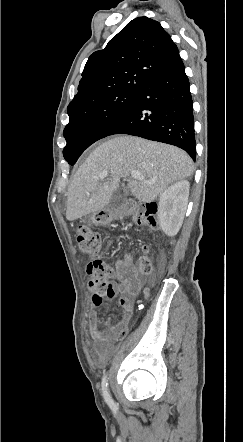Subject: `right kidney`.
Segmentation results:
<instances>
[{
    "label": "right kidney",
    "instance_id": "ca27d5eb",
    "mask_svg": "<svg viewBox=\"0 0 243 442\" xmlns=\"http://www.w3.org/2000/svg\"><path fill=\"white\" fill-rule=\"evenodd\" d=\"M190 184L179 181L167 188L159 198L158 218L160 227L169 236L179 231L187 208Z\"/></svg>",
    "mask_w": 243,
    "mask_h": 442
}]
</instances>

▶ _Task instructions_: Each line above should be set down exactly as written, with pictures excluded.

▶ _Solution to the problem_:
Subject: `right kidney`.
Segmentation results:
<instances>
[{
    "label": "right kidney",
    "instance_id": "ca27d5eb",
    "mask_svg": "<svg viewBox=\"0 0 243 442\" xmlns=\"http://www.w3.org/2000/svg\"><path fill=\"white\" fill-rule=\"evenodd\" d=\"M190 184L179 181L167 188L159 198L158 218L160 227L169 236L179 231L187 208Z\"/></svg>",
    "mask_w": 243,
    "mask_h": 442
}]
</instances>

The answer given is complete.